The State of Data Privacy in 2025
Digital technology experts have decried the invasion of people’s privacy by emerging technologies such as AI, blockchain, and cloud computing. They note that most of the national laws in Africa are not robust enough to cover this pervasive intrusion. According to them, the regulations need to be strengthened across countries on the continent.
They also called on regional economic blocs like the AU, the East African Community and ECOWAS to push for harmonization of data policies across their regions to facilitate cross-border data flow. These formed part of the observations and resolutions at the webinar organised by Digital Jewels Africa on: “The state of data privacy in 2025: Trends, challenges and best practices”.
While highlighting the need for transparency in AI decision-making mechanisms, one of the panelists, Dr. Tolulope Pius-Fadipe, the Head of Research and Development Nigeria Data Protection Commission, said “Anywhere you turn to you will see AI be it Facebook, X, TikTok or WhatsApp.
“If you have a phone conversation with a friend and you discuss shoes, shoes and clothing ads start popping up on your phone. At times when you pick up your phone to carry out a function, AI starts intruding on your privacy, making suggestions for you.
“This happens because there are no strict rules governing emerging technologies like AI. If there are no regulations for AI, it will keep being abused like we are currently seeing. There needs to be guidelines for the use of AI, which is not being given much attention in African countries.”

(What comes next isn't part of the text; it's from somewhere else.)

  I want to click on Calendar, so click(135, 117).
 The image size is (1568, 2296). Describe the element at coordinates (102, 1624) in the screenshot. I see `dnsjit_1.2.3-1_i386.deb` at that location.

Another panelist, Francis N. B. Appiah, the COO of expressPay Ghana, pointed out that while customers hold the key to the success or failure of any financial inclusion effort and should be carried along in terms of data security measures, a balancing act is required.

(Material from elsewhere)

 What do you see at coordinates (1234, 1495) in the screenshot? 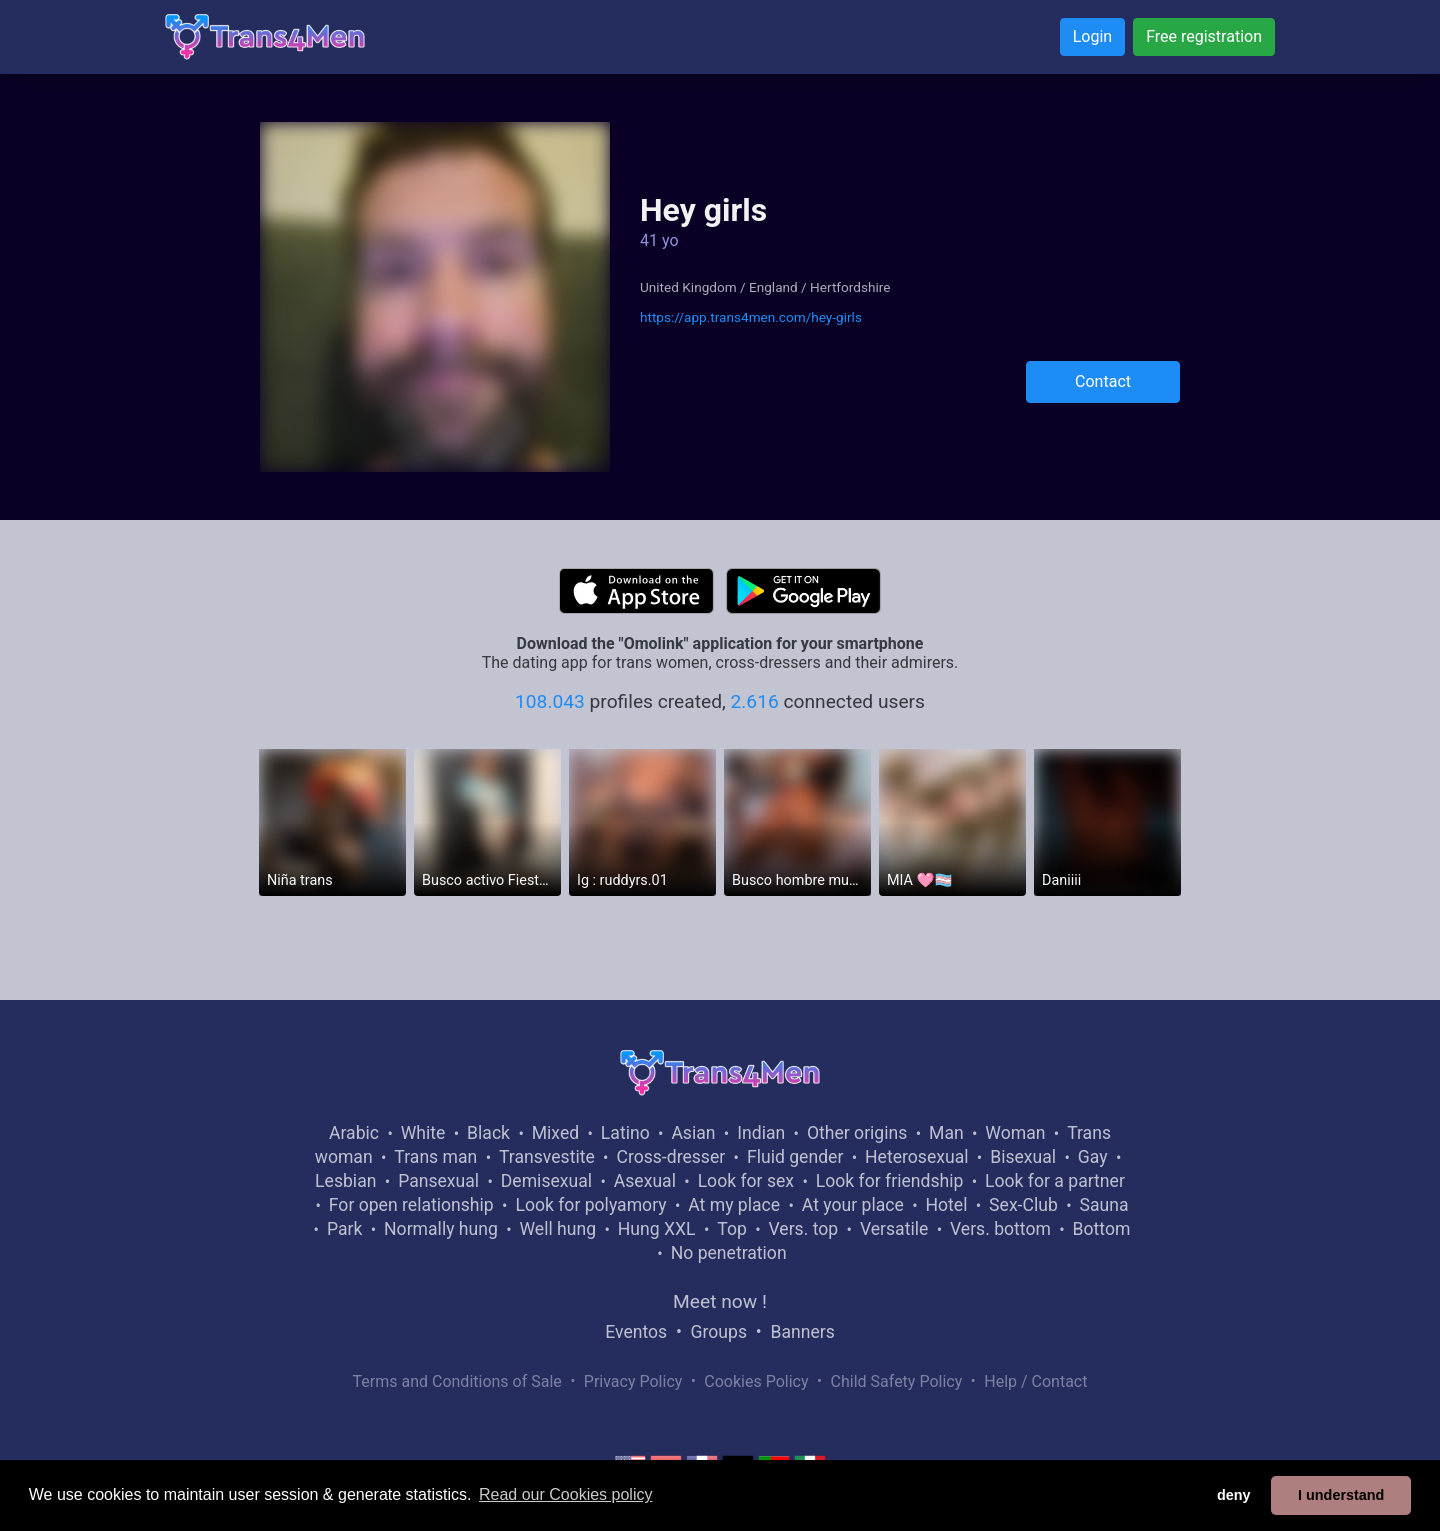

His words, “We can shut all the doors, shut all the windows, close all the gates and kill financial inclusion but have a lot of privacy and security or we can cautiously open gates and windows and put in measures that will inform, educate and empower all these unbanked data subjects who are now beginning to interact with financial services.
“I think hand in hand with the regulator’s concerted efforts that are specifically geared at data subjects and empowering them to what data is private, what data they need to share and can consent to share and how to interact with these platforms in a safe and secure manner, I think that is an important way to balance the equation of data security on one side and innovation on another side.

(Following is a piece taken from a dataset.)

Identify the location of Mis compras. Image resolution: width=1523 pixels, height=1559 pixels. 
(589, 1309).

“If you don’t do this as an operator in the market, you run the risk of over-regulation from agencies in a bid to protect consumers,” Appiah concluded.
On his part, the Deputy Data Commissioner in Kenya, Oscar Otieno observed that there is a lack of harmonization of data protection laws across the various jurisdictions in Africa despite all the talk around the issue. He pointed out that harmonizing data protection laws won’t happen across Africa until the laws are harmonised within the regions.
According to him, “We should look at harmonizing the laws at ECOWAS, at SADC and at the East Africa level. It is from that point that we can now start the conversation about harmonizing the Africa laws to enable those cross-border transfers of data.
“There are also a lot of other things that come to play for example the political landscape of other jurisdictions which maybe in Kenya, we find minors’ data to be such a big issue whereas in other jurisdictions that is not so much of a big issue.
“If we are to attract the big techs and other international investors to make ourselves competitive and show the world that there is ease of doing business within our jurisdictions, we cannot run away from this cross-border data transfer conversations.”
Earlier in an opening address, the Chief Executive Officer of Digital Jewels Africa, Adedoyin Odunfa said, “We are told that 55 African countries now have data protection laws. This is up from 35 in January 2024. So we have seen quite a huge acceleration and shift. We’ve seen also that the enforcement of these laws has been very much on the rise.
“We have seen huge penalties meted out in Kenya, Nigeria, Ghana and Rwanda. The enforcement comes in the form of imposing fines on companies that fail to comply with the various national data protection laws,” she said.